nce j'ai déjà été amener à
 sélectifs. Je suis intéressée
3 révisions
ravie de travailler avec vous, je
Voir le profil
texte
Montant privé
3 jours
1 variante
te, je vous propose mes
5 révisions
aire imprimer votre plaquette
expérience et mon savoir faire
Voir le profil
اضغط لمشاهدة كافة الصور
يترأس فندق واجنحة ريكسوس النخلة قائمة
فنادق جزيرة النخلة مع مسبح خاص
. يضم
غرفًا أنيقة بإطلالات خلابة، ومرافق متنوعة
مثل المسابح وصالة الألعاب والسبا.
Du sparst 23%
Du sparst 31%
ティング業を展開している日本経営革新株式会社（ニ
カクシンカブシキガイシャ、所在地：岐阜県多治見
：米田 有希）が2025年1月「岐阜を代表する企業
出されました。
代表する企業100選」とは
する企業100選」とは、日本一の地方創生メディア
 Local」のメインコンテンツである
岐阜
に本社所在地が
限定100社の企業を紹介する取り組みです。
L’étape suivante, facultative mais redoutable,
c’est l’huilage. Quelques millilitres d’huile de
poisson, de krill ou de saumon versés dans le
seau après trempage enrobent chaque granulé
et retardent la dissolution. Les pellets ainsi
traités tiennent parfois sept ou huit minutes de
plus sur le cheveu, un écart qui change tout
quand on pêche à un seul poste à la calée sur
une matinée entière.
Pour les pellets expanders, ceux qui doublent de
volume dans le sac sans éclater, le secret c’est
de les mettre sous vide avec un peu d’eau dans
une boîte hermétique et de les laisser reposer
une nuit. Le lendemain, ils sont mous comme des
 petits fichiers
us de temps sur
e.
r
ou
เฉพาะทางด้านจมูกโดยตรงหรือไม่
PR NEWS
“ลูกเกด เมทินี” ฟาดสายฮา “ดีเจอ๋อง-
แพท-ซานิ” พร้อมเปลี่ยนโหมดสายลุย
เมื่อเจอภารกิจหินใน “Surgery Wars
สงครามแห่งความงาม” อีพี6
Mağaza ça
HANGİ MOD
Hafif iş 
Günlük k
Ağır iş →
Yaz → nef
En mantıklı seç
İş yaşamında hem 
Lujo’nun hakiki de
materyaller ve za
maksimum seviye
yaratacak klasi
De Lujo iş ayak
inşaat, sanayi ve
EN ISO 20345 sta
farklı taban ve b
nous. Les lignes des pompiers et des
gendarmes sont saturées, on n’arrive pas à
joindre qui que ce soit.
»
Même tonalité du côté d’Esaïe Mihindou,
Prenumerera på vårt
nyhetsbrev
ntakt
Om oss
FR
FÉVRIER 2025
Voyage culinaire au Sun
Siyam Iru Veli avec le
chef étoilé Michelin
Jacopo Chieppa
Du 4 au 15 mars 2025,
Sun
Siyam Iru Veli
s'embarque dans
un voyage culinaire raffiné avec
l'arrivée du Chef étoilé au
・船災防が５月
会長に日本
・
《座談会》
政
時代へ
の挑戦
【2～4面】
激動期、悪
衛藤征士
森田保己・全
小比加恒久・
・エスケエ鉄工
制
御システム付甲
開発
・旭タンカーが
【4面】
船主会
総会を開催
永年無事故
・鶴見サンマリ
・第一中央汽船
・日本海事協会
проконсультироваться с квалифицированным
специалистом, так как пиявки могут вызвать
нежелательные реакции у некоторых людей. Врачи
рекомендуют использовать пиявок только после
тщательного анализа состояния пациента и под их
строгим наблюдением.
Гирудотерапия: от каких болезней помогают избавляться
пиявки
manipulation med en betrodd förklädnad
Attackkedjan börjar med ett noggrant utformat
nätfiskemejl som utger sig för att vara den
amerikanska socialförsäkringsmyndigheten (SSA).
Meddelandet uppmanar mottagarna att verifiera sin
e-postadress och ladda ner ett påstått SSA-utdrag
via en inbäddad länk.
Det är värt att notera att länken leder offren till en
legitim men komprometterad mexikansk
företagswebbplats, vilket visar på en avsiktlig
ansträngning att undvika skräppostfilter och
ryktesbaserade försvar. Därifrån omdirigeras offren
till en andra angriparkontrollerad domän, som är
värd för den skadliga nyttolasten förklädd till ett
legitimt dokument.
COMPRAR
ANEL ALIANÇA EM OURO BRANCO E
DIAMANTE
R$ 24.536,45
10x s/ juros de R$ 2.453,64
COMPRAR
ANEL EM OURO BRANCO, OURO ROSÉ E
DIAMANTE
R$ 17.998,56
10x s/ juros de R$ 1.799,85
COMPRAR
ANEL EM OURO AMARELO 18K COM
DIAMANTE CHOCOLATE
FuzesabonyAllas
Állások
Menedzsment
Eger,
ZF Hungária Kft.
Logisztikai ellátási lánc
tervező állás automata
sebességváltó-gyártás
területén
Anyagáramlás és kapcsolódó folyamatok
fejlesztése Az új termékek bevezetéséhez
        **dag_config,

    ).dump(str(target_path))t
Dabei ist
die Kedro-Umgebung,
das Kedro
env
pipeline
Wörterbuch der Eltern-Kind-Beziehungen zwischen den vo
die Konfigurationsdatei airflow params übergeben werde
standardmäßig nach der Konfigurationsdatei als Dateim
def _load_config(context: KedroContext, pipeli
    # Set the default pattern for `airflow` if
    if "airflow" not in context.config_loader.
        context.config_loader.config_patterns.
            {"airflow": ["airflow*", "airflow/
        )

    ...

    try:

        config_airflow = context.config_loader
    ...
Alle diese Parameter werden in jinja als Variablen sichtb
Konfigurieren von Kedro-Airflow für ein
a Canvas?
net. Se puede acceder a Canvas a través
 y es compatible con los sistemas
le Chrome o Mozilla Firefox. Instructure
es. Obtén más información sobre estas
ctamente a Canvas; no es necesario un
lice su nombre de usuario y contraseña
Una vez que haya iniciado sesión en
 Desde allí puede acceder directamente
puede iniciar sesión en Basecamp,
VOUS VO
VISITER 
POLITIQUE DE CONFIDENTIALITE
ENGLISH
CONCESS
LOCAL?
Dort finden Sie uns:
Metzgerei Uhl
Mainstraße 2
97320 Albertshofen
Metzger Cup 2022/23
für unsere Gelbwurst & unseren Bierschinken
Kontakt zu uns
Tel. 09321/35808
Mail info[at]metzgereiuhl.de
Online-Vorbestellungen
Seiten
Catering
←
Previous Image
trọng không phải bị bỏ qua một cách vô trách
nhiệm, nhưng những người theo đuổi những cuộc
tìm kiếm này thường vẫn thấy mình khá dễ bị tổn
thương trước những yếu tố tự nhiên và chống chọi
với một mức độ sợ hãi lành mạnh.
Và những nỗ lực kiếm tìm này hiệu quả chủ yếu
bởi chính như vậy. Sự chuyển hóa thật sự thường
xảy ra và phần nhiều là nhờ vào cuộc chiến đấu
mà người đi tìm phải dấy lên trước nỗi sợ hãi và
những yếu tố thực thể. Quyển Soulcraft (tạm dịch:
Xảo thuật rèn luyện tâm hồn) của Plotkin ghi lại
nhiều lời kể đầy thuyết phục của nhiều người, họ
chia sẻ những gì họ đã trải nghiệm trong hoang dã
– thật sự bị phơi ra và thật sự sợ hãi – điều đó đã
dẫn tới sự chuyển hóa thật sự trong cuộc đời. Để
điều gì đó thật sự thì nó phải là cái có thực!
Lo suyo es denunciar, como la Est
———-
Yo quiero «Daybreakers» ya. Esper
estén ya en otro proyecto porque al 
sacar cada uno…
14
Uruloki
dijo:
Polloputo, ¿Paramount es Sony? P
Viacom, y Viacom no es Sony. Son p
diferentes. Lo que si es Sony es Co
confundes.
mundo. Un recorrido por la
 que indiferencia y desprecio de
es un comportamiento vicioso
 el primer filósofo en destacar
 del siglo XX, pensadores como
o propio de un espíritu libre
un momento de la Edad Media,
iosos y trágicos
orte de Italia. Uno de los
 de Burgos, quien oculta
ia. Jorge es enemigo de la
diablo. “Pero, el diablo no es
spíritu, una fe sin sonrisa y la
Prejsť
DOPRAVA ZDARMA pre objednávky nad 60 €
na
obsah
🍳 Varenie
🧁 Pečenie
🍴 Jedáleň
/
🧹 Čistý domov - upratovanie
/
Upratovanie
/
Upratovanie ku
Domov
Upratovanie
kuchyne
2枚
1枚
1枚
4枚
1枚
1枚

◇ ◇ ◇ ◇

Looking at the records above, say how many of their lines include the word "offren", with no other words.

## Finished exercise
2